Department of Chemistry, Pennsylvania State University, University Park, PA 16802, USA.
Proc Natl Acad Sci U S A. 2010 Nov 16;107(46):19867-72. doi: 10.1073/pnas.1006428107. Epub 2010 Nov 1.
Knowledge-based approaches frequently employ empirical relations to determine effective potentials for coarse-grained protein models directly from protein databank structures. Although these approaches have enjoyed considerable success and widespread popularity in computational protein science, their fundamental basis has been widely questioned. It is well established that conventional knowledge-based approaches do not correctly treat many-body correlations between amino acids. Moreover, the physical significance of potentials determined by using structural statistics from different proteins has remained obscure. In the present work, we address both of these concerns by introducing and demonstrating a theory for calculating transferable potentials directly from a databank of protein structures. This approach assumes that the databank structures correspond to representative configurations sampled from equilibrium solution ensembles for different proteins. Given this assumption, this physics-based theory exactly treats many-body structural correlations and directly determines the transferable potentials that provide a variationally optimized approximation to the free energy landscape for each protein. We illustrate this approach by first constructing a databank of protein structures using a model potential and then quantitatively recovering this potential from the structure databank. The proposed framework will clarify the assumptions and physical significance of knowledge-based potentials, allow for their systematic improvement, and provide new insight into many-body correlations and cooperativity in folded proteins.

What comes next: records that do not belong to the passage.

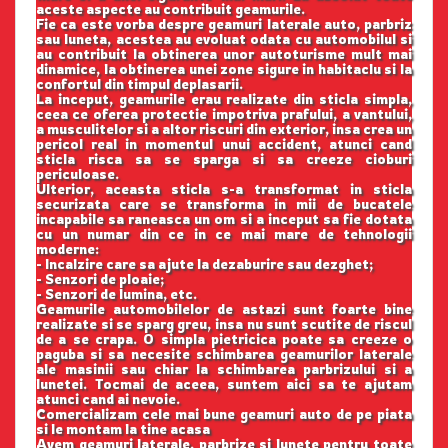
aceste aspecte au contribuit geamurile.
Fie ca este vorba despre geamuri laterale auto, parbriz
sau luneta, acestea au evoluat odata cu automobilul si
au contribuit la obtinerea unor autoturisme mult mai
dinamice, la obtinerea unei zone sigure in habitaclu si la
confortul din timpul deplasarii.
La inceput, geamurile erau realizate din sticla simpla,
ceea ce oferea protectie impotriva prafului, a vantului,
a musculitelor si a altor riscuri din exterior, insa crea un
pericol real in momentul unui accident, atunci cand
sticla risca sa se sparga si sa creeze cioburi
periculoase.
Ulterior, aceasta sticla s-a transformat in sticla
securizata care se transforma in mii de bucatele
incapabile sa raneasca un om si a inceput sa fie dotata
cu un numar din ce in ce mai mare de tehnologii
moderne:
- Incalzire care sa ajute la dezaburire sau dezghet;
- Senzori de ploaie;
- Senzori de lumina, etc.
Geamurile automobilelor de astazi sunt foarte bine
realizate si se sparg greu, insa nu sunt scutite de riscul
de a se crapa. O simpla pietricica poate sa creeze o
paguba si sa necesite schimbarea geamurilor laterale
ale masinii sau chiar la schimbarea parbrizului si a
lunetei. Tocmai de aceea, suntem aici sa te ajutam
atunci cand ai nevoie.
Comercializam cele mai bune geamuri auto de pe piata
si le montam la tine acasa
Avem geamuri laterale, parbrize si lunete pentru toate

基于知识的方法通常利用经验关系,直接从蛋白质数据库结构确定粗粒蛋白质模型的有效势能。尽管这些方法在计算蛋白质科学中取得了相当大的成功和广泛的普及,但它们的基本基础一直受到广泛质疑。众所周知,传统的基于知识的方法不能正确处理氨基酸之间的多体相关性。此外,使用来自不同蛋白质的结构统计数据确定的势能的物理意义仍然不清楚。在本工作中,我们通过引入并演示一种从蛋白质结构数据库直接计算可转移势能的理论来解决这两个问题。该方法假设数据库结构对应于不同蛋白质平衡溶液系综中代表性的配置。基于这个假设,这个基于物理的理论精确地处理了多体结构相关性,并直接确定了可转移势能,为每个蛋白质的自由能景观提供了变分优化的近似。我们通过首先使用模型势能构建蛋白质结构数据库,并从结构数据库定量恢复该势能来说明这种方法。所提出的框架将阐明基于知识的势能的假设和物理意义,允许对其进行系统改进,并为折叠蛋白质中的多体相关性和协同作用提供新的见解。